## [Activity]
A verbatim copy of the data below is the required output.

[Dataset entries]
----------

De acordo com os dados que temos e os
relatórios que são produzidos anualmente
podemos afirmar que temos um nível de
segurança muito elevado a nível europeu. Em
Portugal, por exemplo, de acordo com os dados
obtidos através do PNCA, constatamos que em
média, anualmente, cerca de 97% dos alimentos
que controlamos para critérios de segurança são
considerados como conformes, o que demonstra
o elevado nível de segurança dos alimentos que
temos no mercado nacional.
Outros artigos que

----------

## [Response to this exercise]
De acordo com os dados que temos e os
relatórios que são produzidos anualmente
podemos afirmar que temos um nível de
segurança muito elevado a nível europeu. Em
Portugal, por exemplo, de acordo com os dados
obtidos através do PNCA, constatamos que em
média, anualmente, cerca de 97% dos alimentos
que controlamos para critérios de segurança são
considerados como conformes, o que demonstra
o elevado nível de segurança dos alimentos que
temos no mercado nacional.
Outros artigos que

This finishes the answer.